DESCRIPTION OF THE TASK -
From the first line of the data below through the line bearing "Desta forma você exportará o arquivo", reproduce each line exactly; do not include pictures.

SOURCE INFORMATION -
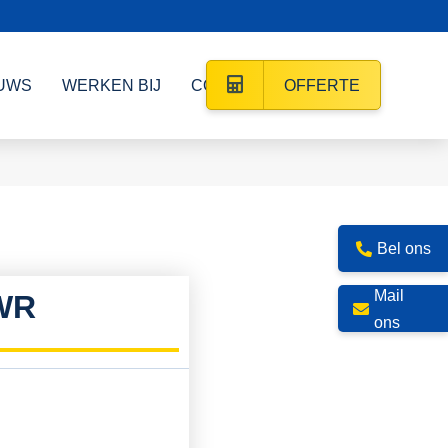
UWS
WERKEN BIJ
CONTACT
OFFERTE
Bel ons
Mail
WR
ons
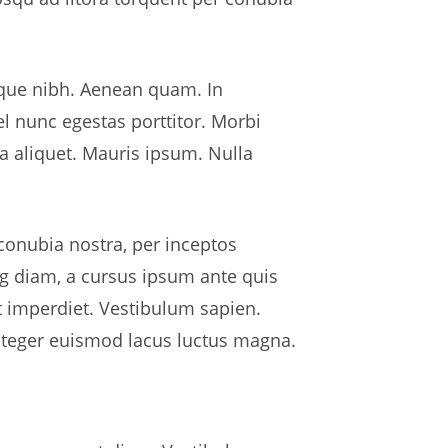
esque nibh. Aenean quam. In
el nunc egestas porttitor. Morbi
nia aliquet. Mauris ipsum. Nulla
 conubia nostra, per inceptos
ng diam, a cursus ipsum ante quis
at imperdiet. Vestibulum sapien.
Integer euismod lacus luctus magna.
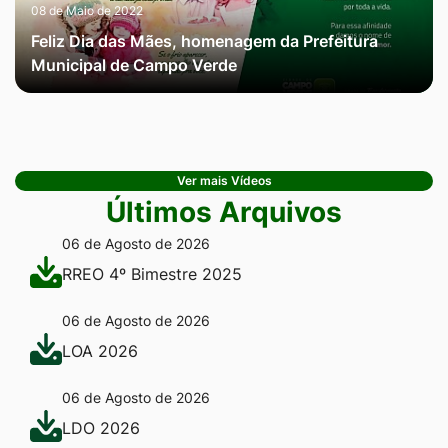
08 de Maio de 2022
Feliz Dia das Mães, homenagem da Prefeitura
Municipal de Campo Verde
Ver mais Vídeos
Últimos Arquivos
06 de Agosto de 2026
RREO 4º Bimestre 2025
06 de Agosto de 2026
LOA 2026
06 de Agosto de 2026
LDO 2026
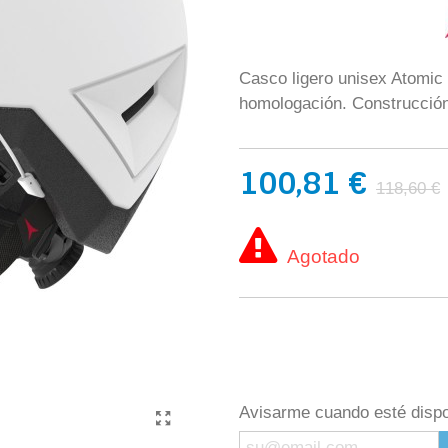
Casco ligero unisex Atomic 
homologación. Construcción
100,81 €
118,60 €
Agotado
Avisarme cuando esté dispo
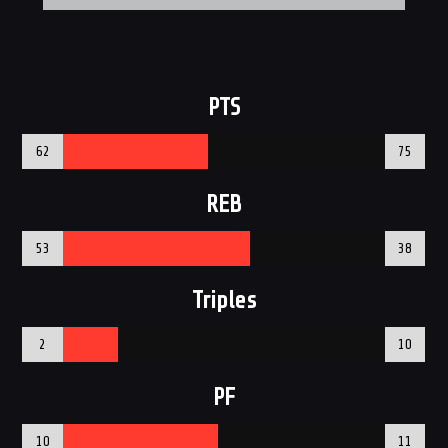
PTS
62
75
REB
53
38
Triples
2
10
PF
10
11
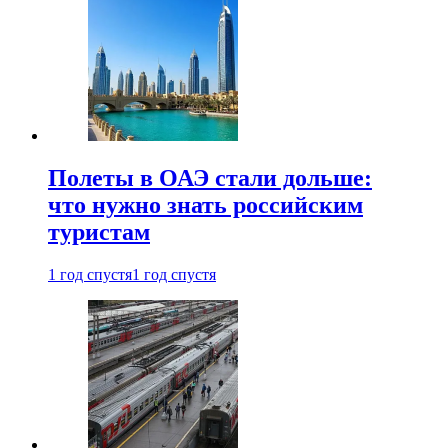
Полеты в ОАЭ стали дольше:
что нужно знать российским
туристам
1 год спустя
1 год спустя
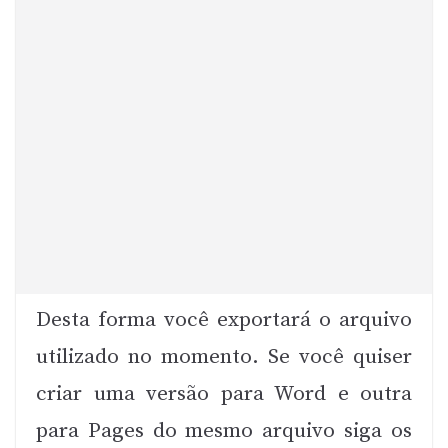
Desta forma você exportará o arquivo
utilizado no momento. Se você quiser
criar uma versão para Word e outra
para Pages do mesmo arquivo siga os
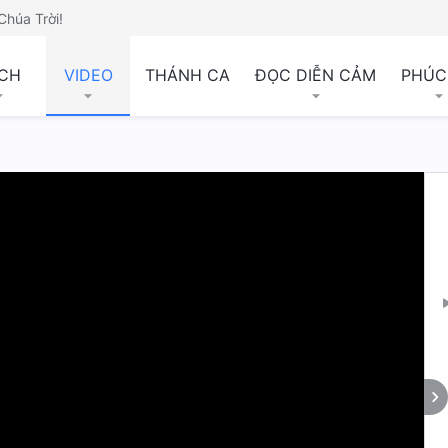
Chúa Trời!
CH
VIDEO
THÁNH CA
ĐỌC DIỄN CẢM
PHÚC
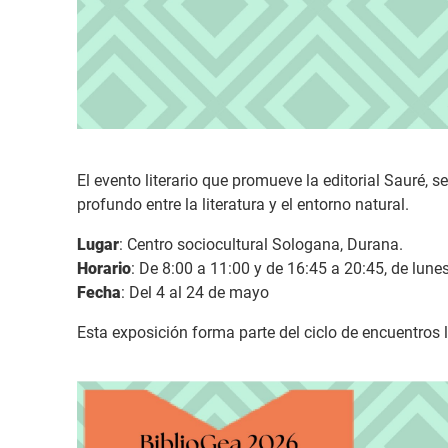
El evento literario que promueve la editorial Sauré, s
profundo entre la literatura y el entorno natural.
Lugar
: Centro sociocultural Sologana, Durana.
Horario
: De 8:00 a 11:00 y de 16:45 a 20:45, de lunes
Fecha
: Del 4 al 24 de mayo
Esta exposición forma parte del ciclo de encuentros 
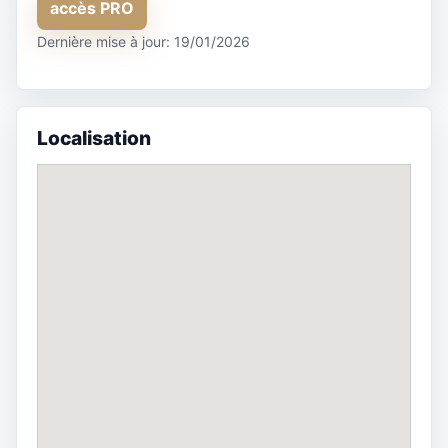
accès PRO
Dernière mise à jour: 19/01/2026
Localisation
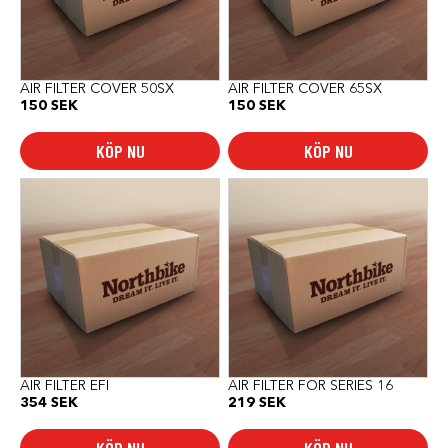
AIR FILTER COVER 50SX
AIR FILTER COVER 65SX
150
SEK
150
SEK
KÖP NU
KÖP NU
AIR FILTER EFI
AIR FILTER FOR SERIES 16
354
SEK
219
SEK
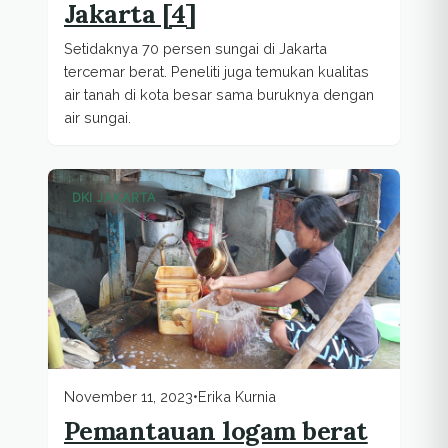
Jakarta [4]
Setidaknya 70 persen sungai di Jakarta
tercemar berat. Peneliti juga temukan kualitas
air tanah di kota besar sama buruknya dengan
air sungai.
DKI JAKARTA
November 11, 2023
•
Erika Kurnia
Pemantauan logam berat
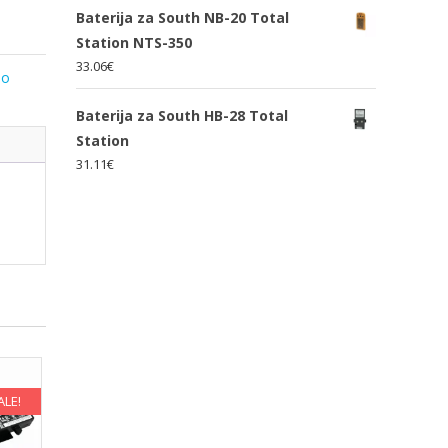
Baterija za South NB-20 Total
Station NTS-350
33.06
€
lo
Baterija za South HB-28 Total
Station
31.11
€
ALE!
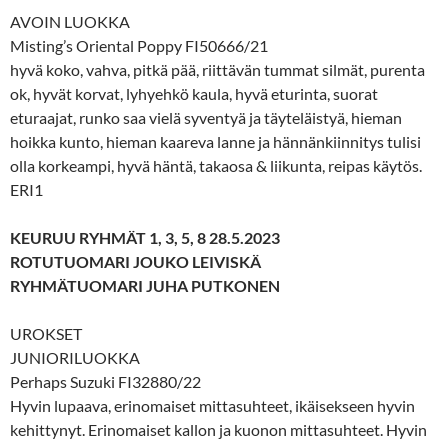
AVOIN LUOKKA
Misting’s Oriental Poppy FI50666/21
hyvä koko, vahva, pitkä pää, riittävän tummat silmät, purenta
ok, hyvät korvat, lyhyehkö kaula, hyvä eturinta, suorat
eturaajat, runko saa vielä syventyä ja täyteläistyä, hieman
hoikka kunto, hieman kaareva lanne ja hännänkiinnitys tulisi
olla korkeampi, hyvä häntä, takaosa & liikunta, reipas käytös.
ERI1
KEURUU RYHMÄT 1, 3, 5, 8 28.5.2023
ROTUTUOMARI JOUKO LEIVISKÄ
RYHMÄTUOMARI JUHA PUTKONEN
UROKSET
JUNIORILUOKKA
Perhaps Suzuki FI32880/22
Hyvin lupaava, erinomaiset mittasuhteet, ikäisekseen hyvin
kehittynyt. Erinomaiset kallon ja kuonon mittasuhteet. Hyvin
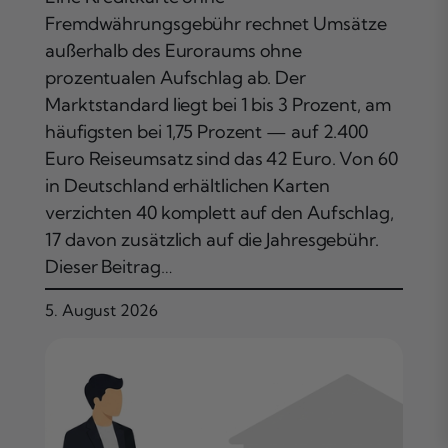
Fremdwährungsgebühr rechnet Umsätze
außerhalb des Euroraums ohne
prozentualen Aufschlag ab. Der
Marktstandard liegt bei 1 bis 3 Prozent, am
häufigsten bei 1,75 Prozent — auf 2.400
Euro Reiseumsatz sind das 42 Euro. Von 60
in Deutschland erhältlichen Karten
verzichten 40 komplett auf den Aufschlag,
17 davon zusätzlich auf die Jahresgebühr.
Dieser Beitrag…
5. August 2026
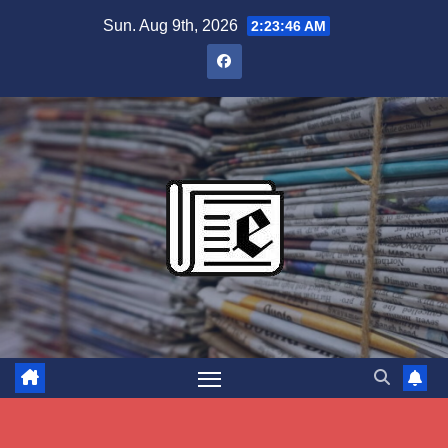
Skip
Sun. Aug 9th, 2026
2:23:47 AM
to
content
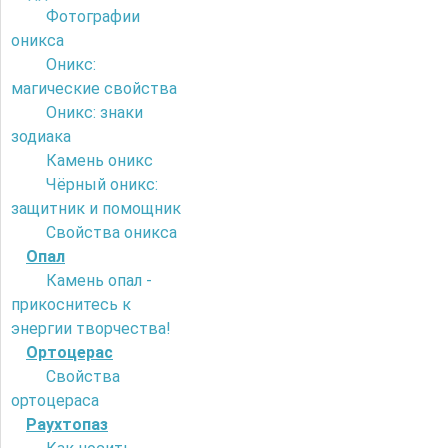
Фотографии
оникса
Оникс:
магические свойства
Оникс: знаки
зодиака
Камень оникс
Чёрный оникс:
защитник и помощник
Свойства оникса
Опал
Камень опал -
прикоснитесь к
энергии творчества!
Ортоцерас
Свойства
ортоцераса
Раухтопаз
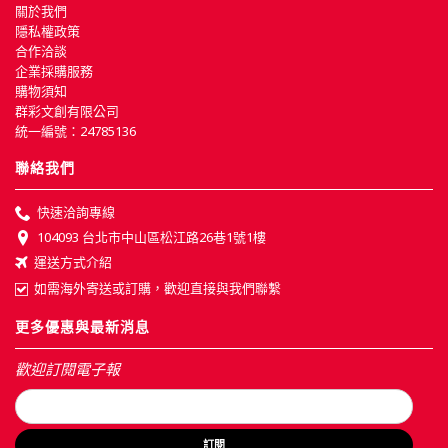
關於我們
隱私權政策
合作洽談
企業採購服務
購物須知
群彩文創有限公司
統一編號：24785136
聯絡我們
快速洽詢專線
104093 台北市中山區松江路26巷1號1樓
運送方式介紹
如需海外寄送或訂購，歡迎直接與我們聯繫
更多優惠與最新消息
歡迎訂閱電子報
訂閱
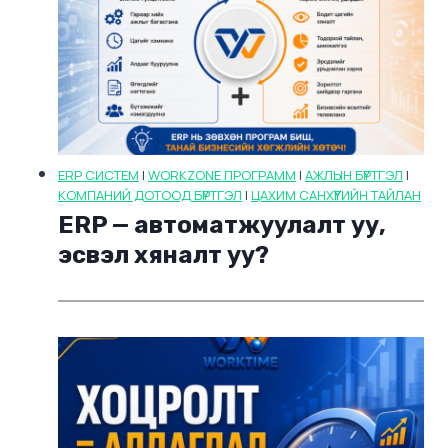
ERP СИСТЕМ
|
WORKZONE ПРОГРАММ
|
АЖЛЫН БҮРТГЭЛ
|
КОМПАНИЙ ДОТООД БҮРТГЭЛ
|
ЦАХИМ САНХҮҮГИЙН ТАЙЛАН
ERP — автоматжуулалт уу,
эсвэл хяналт уу?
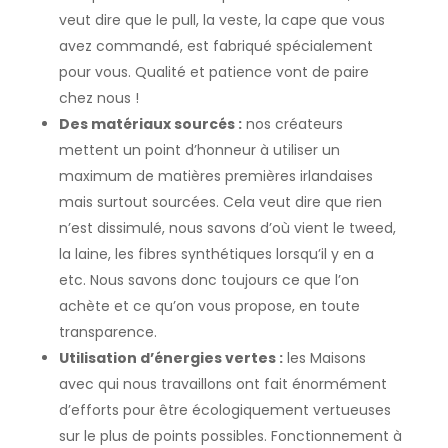
veut dire que le pull, la veste, la cape que vous
avez commandé, est fabriqué spécialement
pour vous. Qualité et patience vont de paire
chez nous !
Des matériaux sourcés :
nos créateurs
mettent un point d’honneur à utiliser un
maximum de matières premières irlandaises
mais surtout sourcées. Cela veut dire que rien
n’est dissimulé, nous savons d’où vient le tweed,
la laine, les fibres synthétiques lorsqu’il y en a
etc. Nous savons donc toujours ce que l’on
achète et ce qu’on vous propose, en toute
transparence.
Utilisation d’énergies vertes :
les Maisons
avec qui nous travaillons ont fait énormément
d’efforts pour être écologiquement vertueuses
sur le plus de points possibles. Fonctionnement à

WRITTEN RESPONSE -
UWS
WERKEN BIJ
CONTACT
OFFERTE
Bel ons
Mail
WR
ons
esque nibh. Aenean quam. In
el nunc egestas porttitor. Morbi
nia aliquet. Mauris ipsum. Nulla
 conubia nostra, per inceptos
ng diam, a cursus ipsum ante quis
at imperdiet. Vestibulum sapien.
Integer euismod lacus luctus magna.
08 de Maio de 2022
Feliz Dia das Mães, homenagem da Prefeitura
Municipal de Campo Verde
Ver mais Vídeos
Últimos Arquivos
06 de Agosto de 2026
RREO 4º Bimestre 2025
06 de Agosto de 2026
LOA 2026
06 de Agosto de 2026
LDO 2026
Casco ligero unisex Atomic 
homologación. Construcción
100,81 €
118,60 €
Agotado
Avisarme cuando esté dispo
PTS
62
75
REB
53
38
Triples
2
10
PF
10
11
Полеты в ОАЭ стали дольше:
что нужно знать российским
туристам
1 год спустя
1 год спустя
Desta forma você exportará o arquivo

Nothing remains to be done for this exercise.